Stored records »
________________

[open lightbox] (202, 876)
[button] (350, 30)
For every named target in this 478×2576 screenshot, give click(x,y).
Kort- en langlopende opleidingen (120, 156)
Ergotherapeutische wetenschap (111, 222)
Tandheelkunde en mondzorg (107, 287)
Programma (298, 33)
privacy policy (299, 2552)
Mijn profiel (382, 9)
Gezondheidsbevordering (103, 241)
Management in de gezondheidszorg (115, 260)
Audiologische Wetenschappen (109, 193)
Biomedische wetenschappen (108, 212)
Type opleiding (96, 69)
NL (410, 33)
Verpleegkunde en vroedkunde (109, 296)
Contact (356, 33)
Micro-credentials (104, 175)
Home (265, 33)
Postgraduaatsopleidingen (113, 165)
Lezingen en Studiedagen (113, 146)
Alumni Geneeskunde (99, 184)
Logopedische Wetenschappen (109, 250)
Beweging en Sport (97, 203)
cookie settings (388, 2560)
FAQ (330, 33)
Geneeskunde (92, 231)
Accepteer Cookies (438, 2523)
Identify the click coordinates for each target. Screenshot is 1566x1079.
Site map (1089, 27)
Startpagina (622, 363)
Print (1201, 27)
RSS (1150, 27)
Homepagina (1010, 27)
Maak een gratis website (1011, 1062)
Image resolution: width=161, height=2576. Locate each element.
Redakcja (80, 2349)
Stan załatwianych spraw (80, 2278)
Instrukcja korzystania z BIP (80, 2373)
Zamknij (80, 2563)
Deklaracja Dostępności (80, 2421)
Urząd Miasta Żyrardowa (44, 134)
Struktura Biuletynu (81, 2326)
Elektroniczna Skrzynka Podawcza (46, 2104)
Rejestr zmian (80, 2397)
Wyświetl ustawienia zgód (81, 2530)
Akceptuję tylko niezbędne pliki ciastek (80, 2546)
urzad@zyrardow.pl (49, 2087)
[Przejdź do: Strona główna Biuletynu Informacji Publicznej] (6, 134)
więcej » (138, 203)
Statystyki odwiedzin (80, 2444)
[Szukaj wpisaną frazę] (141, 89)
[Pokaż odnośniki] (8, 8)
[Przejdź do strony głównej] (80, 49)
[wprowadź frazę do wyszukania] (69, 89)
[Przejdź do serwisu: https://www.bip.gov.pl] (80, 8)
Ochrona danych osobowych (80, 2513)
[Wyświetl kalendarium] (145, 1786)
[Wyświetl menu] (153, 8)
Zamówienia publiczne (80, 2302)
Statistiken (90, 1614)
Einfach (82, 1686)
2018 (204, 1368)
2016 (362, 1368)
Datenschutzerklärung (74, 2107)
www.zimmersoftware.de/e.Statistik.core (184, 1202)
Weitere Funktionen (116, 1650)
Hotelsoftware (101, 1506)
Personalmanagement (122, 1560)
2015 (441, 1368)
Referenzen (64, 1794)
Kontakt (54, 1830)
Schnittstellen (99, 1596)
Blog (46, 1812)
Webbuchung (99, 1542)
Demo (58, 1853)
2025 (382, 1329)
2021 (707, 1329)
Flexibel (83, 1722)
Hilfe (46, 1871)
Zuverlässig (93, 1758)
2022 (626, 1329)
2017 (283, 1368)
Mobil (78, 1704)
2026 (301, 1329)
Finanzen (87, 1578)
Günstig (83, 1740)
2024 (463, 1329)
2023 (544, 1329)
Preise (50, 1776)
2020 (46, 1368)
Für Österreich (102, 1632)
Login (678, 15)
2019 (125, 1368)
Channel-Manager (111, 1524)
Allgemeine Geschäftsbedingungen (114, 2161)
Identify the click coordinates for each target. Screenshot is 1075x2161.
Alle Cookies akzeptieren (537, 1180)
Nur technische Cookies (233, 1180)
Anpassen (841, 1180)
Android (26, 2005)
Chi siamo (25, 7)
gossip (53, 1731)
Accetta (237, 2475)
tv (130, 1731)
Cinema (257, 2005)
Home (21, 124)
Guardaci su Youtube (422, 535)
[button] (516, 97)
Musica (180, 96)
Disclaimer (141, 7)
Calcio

________________

Please show every line above that includes the word "coordinates".

SOLUTION TO THIS EXERCISE »
Identify the click coordinates for each target. Screenshot is 1566x1079.
Identify the click coordinates for each target. Screenshot is 1075x2161.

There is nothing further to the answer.